The Lost Art of Gratitude_ An Isabel Dalhousie Novel - Alexander McCall Smith [46]
Guy’s voice came down the line: “Are you still there, Isabel?”
“Yes. I was just thinking.”
“About Toqué?”
She looked up at the ceiling. “And other things.”
The conversation wound to a close. Guy would make further enquiries. In the meantime, Isabel should not raise her hopes too much, as there were always disappointments in the art world—so many pictures were not what their owners wanted them to be, and this might be no exception. “I think it’s likely to be exactly what it says in the catalogue. Dupra’s circle, not Toqué. But I’ll have a closer look, just in case.”
She wondered how important one had to be before one was given a circle. She had no circle, she thought: just Jamie and Charlie and Grace … and Brother Fox, of course. Or she was in his circle: Circle of Brother Fox, Scottish, early twenty-first century.
“I am naturally cautious,” Isabel said, before Guy hung up. But even as she said this, she wondered whether it was true. And if it was, was it something to be pleased about, or something to regret? Was natural caution found in people who did something with their lives, or was it a quality of those whose lives ran narrowly and correctly to the grave? The question depressed her. She did not want to be naturally cautious, she decided; she wanted to throw caution to the winds and … and what?

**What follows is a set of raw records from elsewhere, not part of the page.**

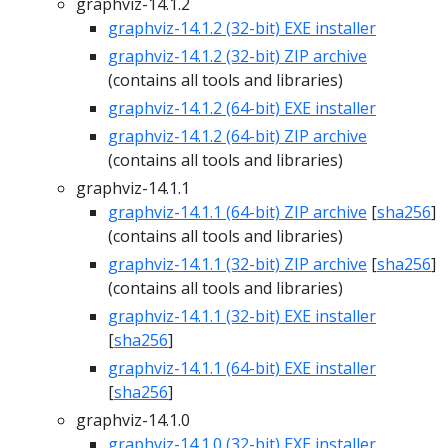
graphviz-14.1.2
graphviz-14.1.2 (32-bit) EXE installer
graphviz-14.1.2 (32-bit) ZIP archive
(contains all tools and libraries)
graphviz-14.1.2 (64-bit) EXE installer
graphviz-14.1.2 (64-bit) ZIP archive
(contains all tools and libraries)
graphviz-14.1.1
graphviz-14.1.1 (64-bit) ZIP archive
[
sha256
]
(contains all tools and libraries)
graphviz-14.1.1 (32-bit) ZIP archive
[
sha256
]
(contains all tools and libraries)
graphviz-14.1.1 (32-bit) EXE installer
[
sha256
]
graphviz-14.1.1 (64-bit) EXE installer
[
sha256
]
graphviz-14.1.0
graphviz-14.1.0 (32-bit) EXE installer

Grace appeared at the door of her study, a duster in hand. This was unusual: Grace did not like dusting, and only rarely did so. “We’re almost out of dishwasher detergent,” she said. “I’m worried that we’ll run out. Could you get some more?”

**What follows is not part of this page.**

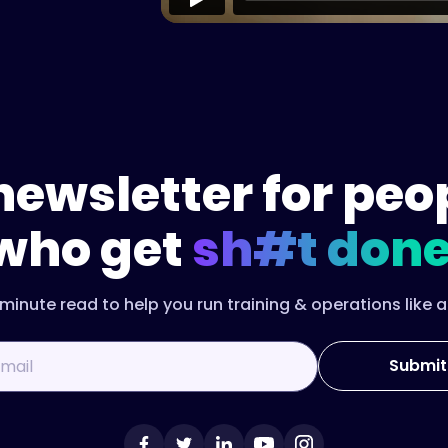
newsletter for peo
who get
sh#t done
minute read to help you run training & operations like a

Isabel looked up. “Let’s just risk it,” she said. If one was going to throw caution to the winds, one had to start somewhere.
Grace looked at her in astonishment. “Risk it?”
Isabel shrugged. “I thought that perhaps …” She did not finish her sentence. “No, what I meant was, yes, I’ll get some more. One would not want to risk anything.”
“Of course,” said Grace. She gave Isabel a curious sideways look and left the room. That, thought Isabel, is the trouble: I live a life in which caution simply cannot be thrown to the winds; the winds in Edinburgh would throw it right back in one’s face. It was just that sort of place, and that is what its winds were like.
THE SECOND TELEPHONE CALL, the less welcome one, came an hour or so after Guy Peploe’s. This was from Minty Auchterlonie, or rather from her assistant, who asked, in rather cold tones, whether Isabel was available to take a call from her employer. Isabel said that she was, and there followed a brief pause before Minty came on the line. There were voices in the background during this pause, and she heard a man saying, “Due diligence? Have they done it yet?” The expression intrigued her—due diligence sounded rather like natural caution; perhaps it was the same thing. And she imagined one could not throw due diligence to the winds either.
Minty sounded anxious. “I’m sorry to bother you,” she said. “But I really needed to speak to you. Can we talk freely?”
Isabel said they could. What listening ears did Minty imagine? Unsympathetic, hostile people, crowded about Isabel’s desk eager to hear something compromising, some scandalous morsel?
“Good,” said Minty. “I’m afraid that I’ve had another call from Jock, Roderick’s father. He wants me to bring Roderick to see him tomorrow. He insists. He says that he wants me to come to the Botanical Gardens.”
“Why? Why there?”
“God knows. He likes to see him in places where he can play with him, I think.”
Isabel waited for her to continue.
“And I can’t,” said Minty. “We’re going over to Skye for a few days. We’re taking some American clients of Gordon’s to Kinloch Lodge. It’s important. What would I say to Gordon? That I can’t go? That I have to meet my … my former lover?”
“Awkward,” said Isabel.
“More than awkward. Distinctly more than.”